Менее всего необходимо было вхождение в мир Христианства, чтобы пробудить столь надменные притязания, как менее всего было необходимо присутствие законного государя, чтобы сделать бунт полным, а злоупотребления очевидными.

В течение трех последних веков историческая жизнь Запада была — и не могла не быть — лишь непрерывной войной, постоянной атакой на всякий христианский элемент в составе старого западного общества. Эта разрушительная работа продолжалась долго, так как до нападения на установления необходимо было уничтожить их скрепляющую силу, то есть веру.

Первая французская революция навсегда останется памятной датой мировой истории именно тем, что положила* почин возведению антихристианской идеи на престол правительственного управления политическим обществом.

Дабы убедиться, что эта идея выражает истинный характер и как бы саму душу Революции, достаточно рассмотреть ее основной догмат — новый догмат, привнесенный ею в мир. Речь идет, несомненно, о догмате верховной власти народа*. А что такое верховная власть народа, как не господство человеческого я, многократно умноженного, то есть опирающегося на силу? Все, что не является этим принципом, не может быть Революцией и будет иметь лишь чисто относительное и случайное значение. Вот почему, заметим мимоходом, нет ничего глупее или коварнее, нежели иначе оценивать созданные Революцией политические учреждения. Это боевые орудия, превосходно приспособленные для соответствующего употребления, но вне своего прямого назначения, в упорядоченном обществе, им нельзя было бы вообще найти подходящего применения.

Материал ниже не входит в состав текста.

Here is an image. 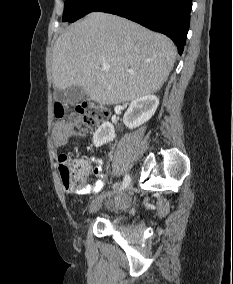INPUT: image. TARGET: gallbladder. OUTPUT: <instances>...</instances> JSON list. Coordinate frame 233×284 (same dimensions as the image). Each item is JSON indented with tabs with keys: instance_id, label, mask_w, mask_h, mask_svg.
Masks as SVG:
<instances>
[{
	"instance_id": "obj_1",
	"label": "gallbladder",
	"mask_w": 233,
	"mask_h": 284,
	"mask_svg": "<svg viewBox=\"0 0 233 284\" xmlns=\"http://www.w3.org/2000/svg\"><path fill=\"white\" fill-rule=\"evenodd\" d=\"M84 88L79 86H72L66 90H56L55 99L61 103L75 104L81 101L86 96Z\"/></svg>"
}]
</instances>
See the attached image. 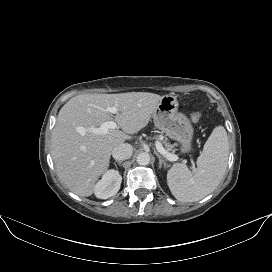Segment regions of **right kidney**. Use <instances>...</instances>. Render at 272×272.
<instances>
[{"label": "right kidney", "instance_id": "1", "mask_svg": "<svg viewBox=\"0 0 272 272\" xmlns=\"http://www.w3.org/2000/svg\"><path fill=\"white\" fill-rule=\"evenodd\" d=\"M122 176L116 170H109L95 185L94 193L97 198L107 199L114 196L120 189Z\"/></svg>", "mask_w": 272, "mask_h": 272}]
</instances>
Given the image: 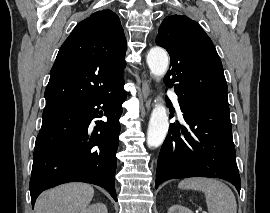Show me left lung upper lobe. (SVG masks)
I'll list each match as a JSON object with an SVG mask.
<instances>
[{
  "label": "left lung upper lobe",
  "instance_id": "obj_1",
  "mask_svg": "<svg viewBox=\"0 0 270 213\" xmlns=\"http://www.w3.org/2000/svg\"><path fill=\"white\" fill-rule=\"evenodd\" d=\"M156 44L170 55V69L164 78L169 88L199 102L229 108L221 60L197 22L183 15L166 17L159 27Z\"/></svg>",
  "mask_w": 270,
  "mask_h": 213
}]
</instances>
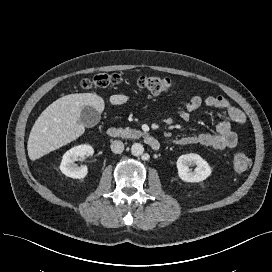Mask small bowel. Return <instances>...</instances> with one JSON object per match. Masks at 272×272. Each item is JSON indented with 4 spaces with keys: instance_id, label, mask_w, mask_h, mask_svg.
Masks as SVG:
<instances>
[{
    "instance_id": "1",
    "label": "small bowel",
    "mask_w": 272,
    "mask_h": 272,
    "mask_svg": "<svg viewBox=\"0 0 272 272\" xmlns=\"http://www.w3.org/2000/svg\"><path fill=\"white\" fill-rule=\"evenodd\" d=\"M202 105L223 110L227 115V119L217 124L215 132L185 135L173 139L171 142L182 146L199 144L217 150L234 148L238 143V136L232 130V124H244L246 122V115L223 96H207L203 98L200 95H194L180 107V118L183 121H189L192 113Z\"/></svg>"
}]
</instances>
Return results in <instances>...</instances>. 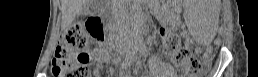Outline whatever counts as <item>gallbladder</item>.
I'll use <instances>...</instances> for the list:
<instances>
[{"mask_svg":"<svg viewBox=\"0 0 258 77\" xmlns=\"http://www.w3.org/2000/svg\"><path fill=\"white\" fill-rule=\"evenodd\" d=\"M96 3H90L89 6H88V10L91 12V13H94V12H97V10L94 8Z\"/></svg>","mask_w":258,"mask_h":77,"instance_id":"obj_1","label":"gallbladder"}]
</instances>
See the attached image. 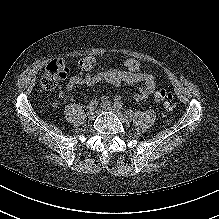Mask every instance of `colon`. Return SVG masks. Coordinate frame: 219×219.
Returning <instances> with one entry per match:
<instances>
[{
	"mask_svg": "<svg viewBox=\"0 0 219 219\" xmlns=\"http://www.w3.org/2000/svg\"><path fill=\"white\" fill-rule=\"evenodd\" d=\"M84 67L90 69L94 66L93 58H85ZM68 68L62 59H54L44 69L40 78V87L43 90L55 89L60 81L65 78ZM155 97L158 101L163 103L166 111H171L174 108L173 96L166 90H159Z\"/></svg>",
	"mask_w": 219,
	"mask_h": 219,
	"instance_id": "5ec220e1",
	"label": "colon"
}]
</instances>
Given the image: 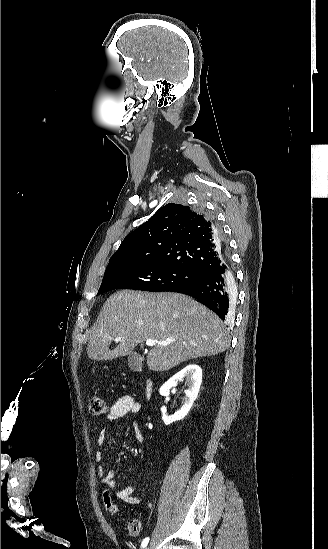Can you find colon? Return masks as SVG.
I'll return each mask as SVG.
<instances>
[{
	"label": "colon",
	"mask_w": 328,
	"mask_h": 549,
	"mask_svg": "<svg viewBox=\"0 0 328 549\" xmlns=\"http://www.w3.org/2000/svg\"><path fill=\"white\" fill-rule=\"evenodd\" d=\"M107 409L105 400L98 394H94L89 399V410L94 415L103 414ZM104 508L111 514L118 513V507L112 500L108 491H104L102 496ZM142 524L138 519H131L127 525V531L131 536H138L141 533Z\"/></svg>",
	"instance_id": "5ec220e1"
}]
</instances>
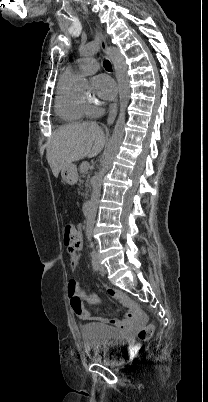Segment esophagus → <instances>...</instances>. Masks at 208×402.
I'll return each instance as SVG.
<instances>
[{
	"label": "esophagus",
	"instance_id": "esophagus-1",
	"mask_svg": "<svg viewBox=\"0 0 208 402\" xmlns=\"http://www.w3.org/2000/svg\"><path fill=\"white\" fill-rule=\"evenodd\" d=\"M100 45H101L102 50L105 53H108V46H107L106 40H105L103 35L101 36ZM117 109H118V99H116L110 105V111H109V115H108V118H107L108 125H111L114 122V120L116 118V115H117Z\"/></svg>",
	"mask_w": 208,
	"mask_h": 402
}]
</instances>
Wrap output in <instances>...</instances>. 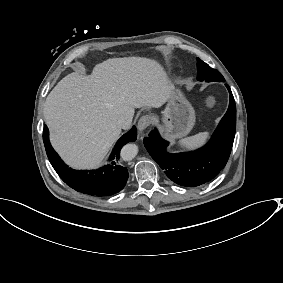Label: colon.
I'll use <instances>...</instances> for the list:
<instances>
[{"label":"colon","mask_w":283,"mask_h":283,"mask_svg":"<svg viewBox=\"0 0 283 283\" xmlns=\"http://www.w3.org/2000/svg\"><path fill=\"white\" fill-rule=\"evenodd\" d=\"M215 102H216V99H215V97H214L213 95H209V96L207 97V103H208V105L212 106V105L215 104Z\"/></svg>","instance_id":"colon-1"}]
</instances>
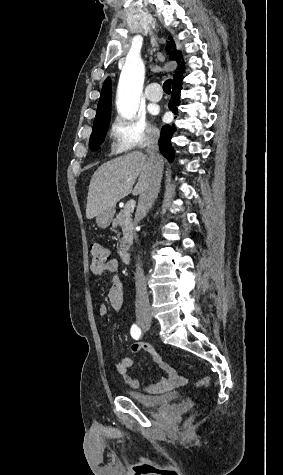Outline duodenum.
Wrapping results in <instances>:
<instances>
[{
  "label": "duodenum",
  "instance_id": "1",
  "mask_svg": "<svg viewBox=\"0 0 283 475\" xmlns=\"http://www.w3.org/2000/svg\"><path fill=\"white\" fill-rule=\"evenodd\" d=\"M121 260L123 263H129L131 260V254L128 251H123L121 253Z\"/></svg>",
  "mask_w": 283,
  "mask_h": 475
}]
</instances>
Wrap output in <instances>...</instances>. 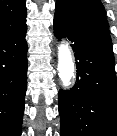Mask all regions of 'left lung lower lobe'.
Masks as SVG:
<instances>
[{"mask_svg": "<svg viewBox=\"0 0 117 136\" xmlns=\"http://www.w3.org/2000/svg\"><path fill=\"white\" fill-rule=\"evenodd\" d=\"M54 35L73 43L77 66L75 86L59 91L61 136H117V80L109 33L54 16Z\"/></svg>", "mask_w": 117, "mask_h": 136, "instance_id": "1", "label": "left lung lower lobe"}]
</instances>
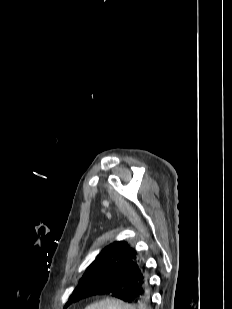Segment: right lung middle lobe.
Listing matches in <instances>:
<instances>
[{
	"mask_svg": "<svg viewBox=\"0 0 232 309\" xmlns=\"http://www.w3.org/2000/svg\"><path fill=\"white\" fill-rule=\"evenodd\" d=\"M132 279V275L117 273L115 271H98L93 274L83 275L80 283L70 295L66 307L86 297V291L90 286L114 283L117 280Z\"/></svg>",
	"mask_w": 232,
	"mask_h": 309,
	"instance_id": "obj_1",
	"label": "right lung middle lobe"
}]
</instances>
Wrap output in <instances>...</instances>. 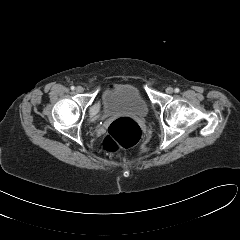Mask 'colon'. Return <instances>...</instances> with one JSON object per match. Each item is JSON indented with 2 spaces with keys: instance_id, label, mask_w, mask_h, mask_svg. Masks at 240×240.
<instances>
[{
  "instance_id": "obj_1",
  "label": "colon",
  "mask_w": 240,
  "mask_h": 240,
  "mask_svg": "<svg viewBox=\"0 0 240 240\" xmlns=\"http://www.w3.org/2000/svg\"><path fill=\"white\" fill-rule=\"evenodd\" d=\"M141 138L140 126L130 118H119L113 121L101 140L105 152H114L134 146Z\"/></svg>"
}]
</instances>
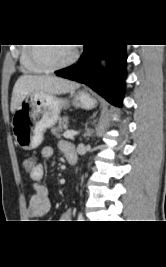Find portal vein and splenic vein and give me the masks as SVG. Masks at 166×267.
I'll use <instances>...</instances> for the list:
<instances>
[{"mask_svg":"<svg viewBox=\"0 0 166 267\" xmlns=\"http://www.w3.org/2000/svg\"><path fill=\"white\" fill-rule=\"evenodd\" d=\"M77 134H78V132H76V131H66V132H64L63 136L66 139H71Z\"/></svg>","mask_w":166,"mask_h":267,"instance_id":"1","label":"portal vein and splenic vein"}]
</instances>
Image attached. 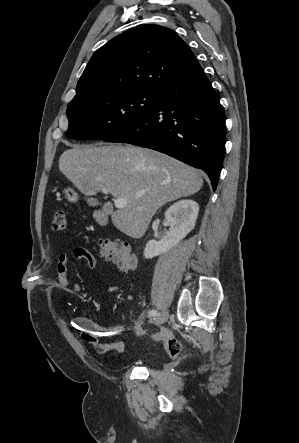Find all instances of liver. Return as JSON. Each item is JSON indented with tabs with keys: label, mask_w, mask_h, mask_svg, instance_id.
Listing matches in <instances>:
<instances>
[{
	"label": "liver",
	"mask_w": 299,
	"mask_h": 443,
	"mask_svg": "<svg viewBox=\"0 0 299 443\" xmlns=\"http://www.w3.org/2000/svg\"><path fill=\"white\" fill-rule=\"evenodd\" d=\"M59 169L83 194L92 196L103 188L127 206L102 209L121 232L140 238L156 211L167 202L187 197L203 186L195 168L152 150L122 145L73 146L63 152Z\"/></svg>",
	"instance_id": "6515ba94"
}]
</instances>
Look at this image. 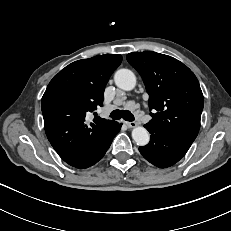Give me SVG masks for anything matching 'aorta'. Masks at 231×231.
<instances>
[{
    "instance_id": "762f6f07",
    "label": "aorta",
    "mask_w": 231,
    "mask_h": 231,
    "mask_svg": "<svg viewBox=\"0 0 231 231\" xmlns=\"http://www.w3.org/2000/svg\"><path fill=\"white\" fill-rule=\"evenodd\" d=\"M114 81L120 89L130 91L136 85V76L129 69H120L115 73ZM132 138L137 145L145 146L150 140V135L143 126H137L132 130Z\"/></svg>"
}]
</instances>
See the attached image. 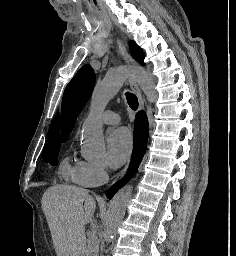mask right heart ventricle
<instances>
[{
  "instance_id": "1",
  "label": "right heart ventricle",
  "mask_w": 236,
  "mask_h": 256,
  "mask_svg": "<svg viewBox=\"0 0 236 256\" xmlns=\"http://www.w3.org/2000/svg\"><path fill=\"white\" fill-rule=\"evenodd\" d=\"M71 172L72 170L68 167L67 162L63 161L59 170L61 177L64 179H68L71 177Z\"/></svg>"
}]
</instances>
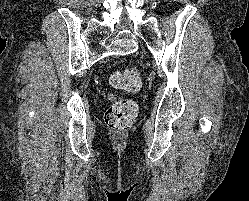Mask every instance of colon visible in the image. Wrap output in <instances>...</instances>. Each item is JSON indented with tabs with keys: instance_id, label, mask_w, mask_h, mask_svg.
I'll list each match as a JSON object with an SVG mask.
<instances>
[{
	"instance_id": "obj_1",
	"label": "colon",
	"mask_w": 249,
	"mask_h": 201,
	"mask_svg": "<svg viewBox=\"0 0 249 201\" xmlns=\"http://www.w3.org/2000/svg\"><path fill=\"white\" fill-rule=\"evenodd\" d=\"M109 80L114 88L128 92L137 91L141 86V75L134 69L115 71ZM137 111L138 107L132 100L112 99V104L105 113V124L113 131H126L133 126Z\"/></svg>"
}]
</instances>
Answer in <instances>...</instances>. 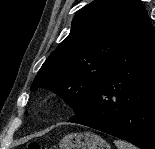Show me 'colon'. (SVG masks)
Wrapping results in <instances>:
<instances>
[{
    "instance_id": "colon-1",
    "label": "colon",
    "mask_w": 155,
    "mask_h": 149,
    "mask_svg": "<svg viewBox=\"0 0 155 149\" xmlns=\"http://www.w3.org/2000/svg\"><path fill=\"white\" fill-rule=\"evenodd\" d=\"M27 149H46V146L33 141L27 145Z\"/></svg>"
}]
</instances>
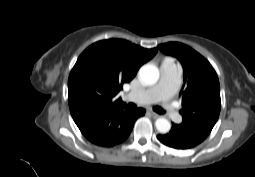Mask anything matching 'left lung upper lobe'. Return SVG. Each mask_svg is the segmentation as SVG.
<instances>
[{
  "mask_svg": "<svg viewBox=\"0 0 255 177\" xmlns=\"http://www.w3.org/2000/svg\"><path fill=\"white\" fill-rule=\"evenodd\" d=\"M158 48L163 53L176 57L183 67L181 125L207 137L217 122L221 109L220 85L215 70L203 56L187 45L169 42Z\"/></svg>",
  "mask_w": 255,
  "mask_h": 177,
  "instance_id": "obj_1",
  "label": "left lung upper lobe"
}]
</instances>
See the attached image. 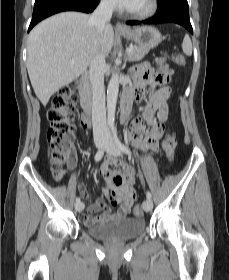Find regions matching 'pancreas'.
<instances>
[{
  "label": "pancreas",
  "instance_id": "obj_1",
  "mask_svg": "<svg viewBox=\"0 0 229 280\" xmlns=\"http://www.w3.org/2000/svg\"><path fill=\"white\" fill-rule=\"evenodd\" d=\"M132 52L128 54L129 61H140L149 52L148 49L140 48L136 45H132Z\"/></svg>",
  "mask_w": 229,
  "mask_h": 280
}]
</instances>
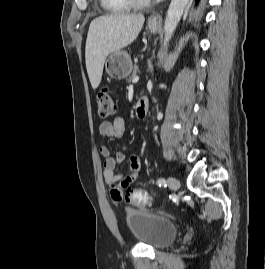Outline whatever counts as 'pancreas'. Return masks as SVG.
<instances>
[{"label": "pancreas", "instance_id": "1", "mask_svg": "<svg viewBox=\"0 0 265 269\" xmlns=\"http://www.w3.org/2000/svg\"><path fill=\"white\" fill-rule=\"evenodd\" d=\"M139 69H138V66L137 65H134L133 69H132V73L131 75L129 76V81H131L134 77L137 76V73H138Z\"/></svg>", "mask_w": 265, "mask_h": 269}]
</instances>
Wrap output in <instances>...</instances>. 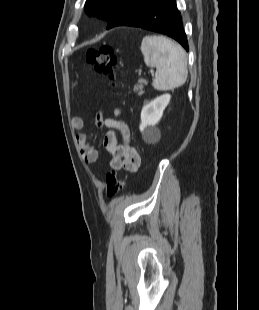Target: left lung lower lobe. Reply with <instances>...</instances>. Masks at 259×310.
Here are the masks:
<instances>
[{"mask_svg":"<svg viewBox=\"0 0 259 310\" xmlns=\"http://www.w3.org/2000/svg\"><path fill=\"white\" fill-rule=\"evenodd\" d=\"M115 26H133L158 32L175 39L189 50L175 0H149L129 10Z\"/></svg>","mask_w":259,"mask_h":310,"instance_id":"left-lung-lower-lobe-1","label":"left lung lower lobe"}]
</instances>
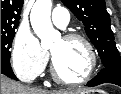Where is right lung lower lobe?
<instances>
[{
	"instance_id": "98d812e1",
	"label": "right lung lower lobe",
	"mask_w": 121,
	"mask_h": 94,
	"mask_svg": "<svg viewBox=\"0 0 121 94\" xmlns=\"http://www.w3.org/2000/svg\"><path fill=\"white\" fill-rule=\"evenodd\" d=\"M1 74H4L12 79L17 80L10 65L9 66L8 65H1Z\"/></svg>"
}]
</instances>
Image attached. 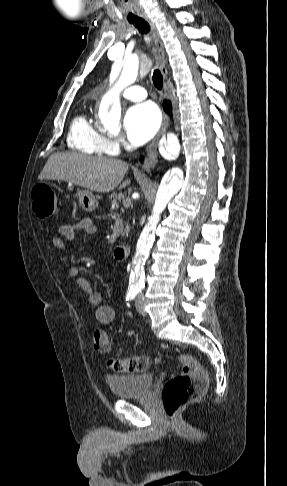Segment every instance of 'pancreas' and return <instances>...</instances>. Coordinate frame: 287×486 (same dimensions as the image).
I'll use <instances>...</instances> for the list:
<instances>
[{
    "mask_svg": "<svg viewBox=\"0 0 287 486\" xmlns=\"http://www.w3.org/2000/svg\"><path fill=\"white\" fill-rule=\"evenodd\" d=\"M110 200H111V202H112V206H113L114 208H117V206H118V204H119V202H120L121 200H123V203H124V201H126V200H129V201H130V199L125 198V197H124V195H123L122 193H118V194H117V193H113V194L110 196ZM130 204H131V201H130ZM130 204H129V205H130ZM129 205H128V206H129ZM126 207H127V206H126ZM129 230H130V228H129V225L127 224V225H126V228H125V230H124V232L122 233V236H128Z\"/></svg>",
    "mask_w": 287,
    "mask_h": 486,
    "instance_id": "obj_1",
    "label": "pancreas"
}]
</instances>
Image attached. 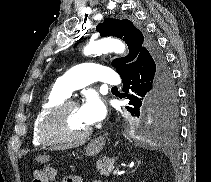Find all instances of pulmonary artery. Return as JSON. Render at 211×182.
<instances>
[{"instance_id":"e3ab8cb5","label":"pulmonary artery","mask_w":211,"mask_h":182,"mask_svg":"<svg viewBox=\"0 0 211 182\" xmlns=\"http://www.w3.org/2000/svg\"><path fill=\"white\" fill-rule=\"evenodd\" d=\"M95 81H103L111 85L120 83V79L113 69L95 63H83L64 73L56 81L55 88L66 97H69L74 90Z\"/></svg>"}]
</instances>
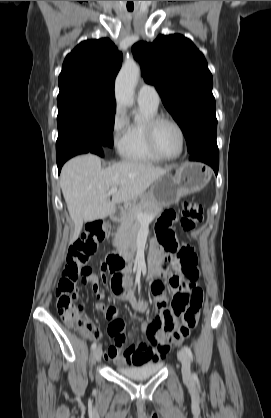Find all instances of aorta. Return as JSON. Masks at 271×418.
Wrapping results in <instances>:
<instances>
[{
    "instance_id": "1",
    "label": "aorta",
    "mask_w": 271,
    "mask_h": 418,
    "mask_svg": "<svg viewBox=\"0 0 271 418\" xmlns=\"http://www.w3.org/2000/svg\"><path fill=\"white\" fill-rule=\"evenodd\" d=\"M140 75V67L134 60H127L115 82V96L119 106H132L134 89Z\"/></svg>"
}]
</instances>
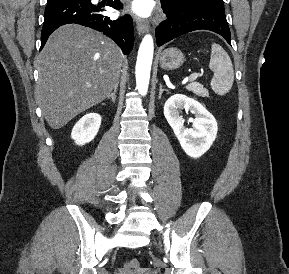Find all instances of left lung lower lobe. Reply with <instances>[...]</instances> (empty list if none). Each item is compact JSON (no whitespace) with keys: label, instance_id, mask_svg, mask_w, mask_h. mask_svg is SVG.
<instances>
[{"label":"left lung lower lobe","instance_id":"obj_1","mask_svg":"<svg viewBox=\"0 0 289 274\" xmlns=\"http://www.w3.org/2000/svg\"><path fill=\"white\" fill-rule=\"evenodd\" d=\"M162 7L168 19L156 28L158 46L185 33L200 29L216 32L231 44V34L223 6L197 4L189 8L173 9L162 2Z\"/></svg>","mask_w":289,"mask_h":274}]
</instances>
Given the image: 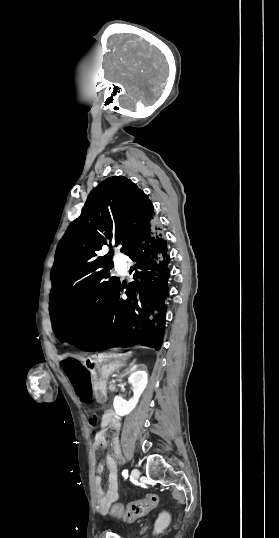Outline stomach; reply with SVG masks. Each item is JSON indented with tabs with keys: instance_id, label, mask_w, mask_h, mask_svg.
<instances>
[{
	"instance_id": "stomach-1",
	"label": "stomach",
	"mask_w": 279,
	"mask_h": 538,
	"mask_svg": "<svg viewBox=\"0 0 279 538\" xmlns=\"http://www.w3.org/2000/svg\"><path fill=\"white\" fill-rule=\"evenodd\" d=\"M96 362L97 364H102V373L99 375V378L94 380L93 385L95 387V393H97V399L103 401L107 397L104 391L106 389L104 384L110 382V374H117L118 368L128 362V355L126 353H97Z\"/></svg>"
}]
</instances>
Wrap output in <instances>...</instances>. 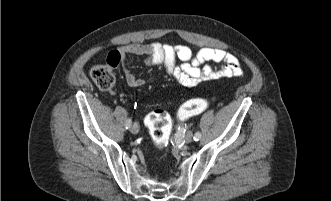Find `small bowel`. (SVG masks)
Instances as JSON below:
<instances>
[{"label":"small bowel","mask_w":331,"mask_h":201,"mask_svg":"<svg viewBox=\"0 0 331 201\" xmlns=\"http://www.w3.org/2000/svg\"><path fill=\"white\" fill-rule=\"evenodd\" d=\"M117 54L122 61L130 56H141L145 57L146 65H163L167 74L186 87H194L204 81L239 77L243 74L237 57L221 48H201L194 53L184 45L161 42L132 43L120 47ZM211 62L221 63V67H212L209 64ZM124 72L126 83L130 87H141L148 81L137 77L127 67L124 68Z\"/></svg>","instance_id":"1"}]
</instances>
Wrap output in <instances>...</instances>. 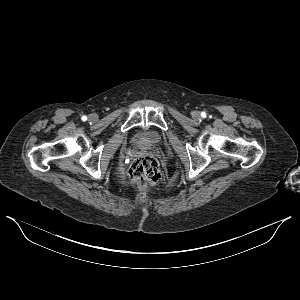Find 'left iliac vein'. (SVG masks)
I'll return each instance as SVG.
<instances>
[{"instance_id":"obj_1","label":"left iliac vein","mask_w":300,"mask_h":300,"mask_svg":"<svg viewBox=\"0 0 300 300\" xmlns=\"http://www.w3.org/2000/svg\"><path fill=\"white\" fill-rule=\"evenodd\" d=\"M199 117H200V114L198 112H195L193 115V118L197 120V119H199Z\"/></svg>"}]
</instances>
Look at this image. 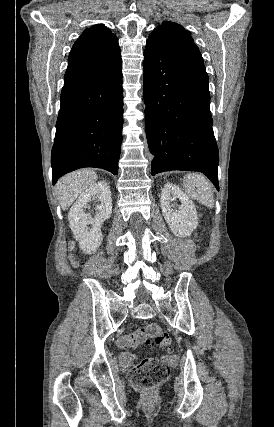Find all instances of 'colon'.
I'll return each mask as SVG.
<instances>
[{
    "label": "colon",
    "instance_id": "obj_1",
    "mask_svg": "<svg viewBox=\"0 0 274 427\" xmlns=\"http://www.w3.org/2000/svg\"><path fill=\"white\" fill-rule=\"evenodd\" d=\"M70 261L74 265L77 264L73 256H70ZM118 344L122 349L135 348L138 345L166 349L171 347L172 339L157 324L148 323L133 332L119 336ZM169 374L170 370L166 363L157 358L145 357L130 369L129 379L134 388L142 390L143 394L155 395L156 388L167 381Z\"/></svg>",
    "mask_w": 274,
    "mask_h": 427
}]
</instances>
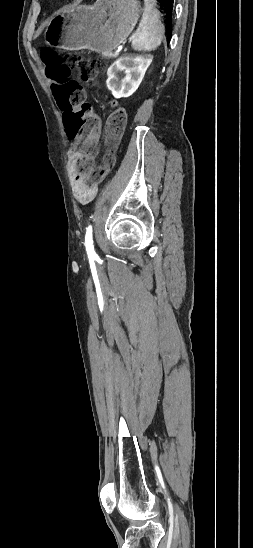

Впрочем, Революция сама позаботилась о том, чтобы не оставить нам ни малейшего сомнения относительно ее истинной природы, так высказав свое отношение к христианству: «Государство как таковое не имеет никакой религии». Вот Символ веры современного Государства и, собственно говоря, та великая новость, которую Революция принесла в мир. Вот ее собственное, существенное дело — беспримерный факт в истории человеческих обществ.

Впервые политическое общество соглашалось на власть Государства, совершенно чуждого всякого стоящего над человеком высшего освящения; Государства, объявившего, что у него нет души, а если и есть, то она совсем не верующая. Ведь всякий знает, что даже в языческой древности, во всем этом мире по ту сторону креста, находившемся под влиянием вселенского предания, искаженного, но не прерванного язычеством, — город, Государство были прежде всего религиозным учреждением. Это был как бы обломок вселенского предания, который, воплощаясь в отдельном обществе, образовывал как бы независимый центр. Это была, так сказать, местная и овеществленная религия.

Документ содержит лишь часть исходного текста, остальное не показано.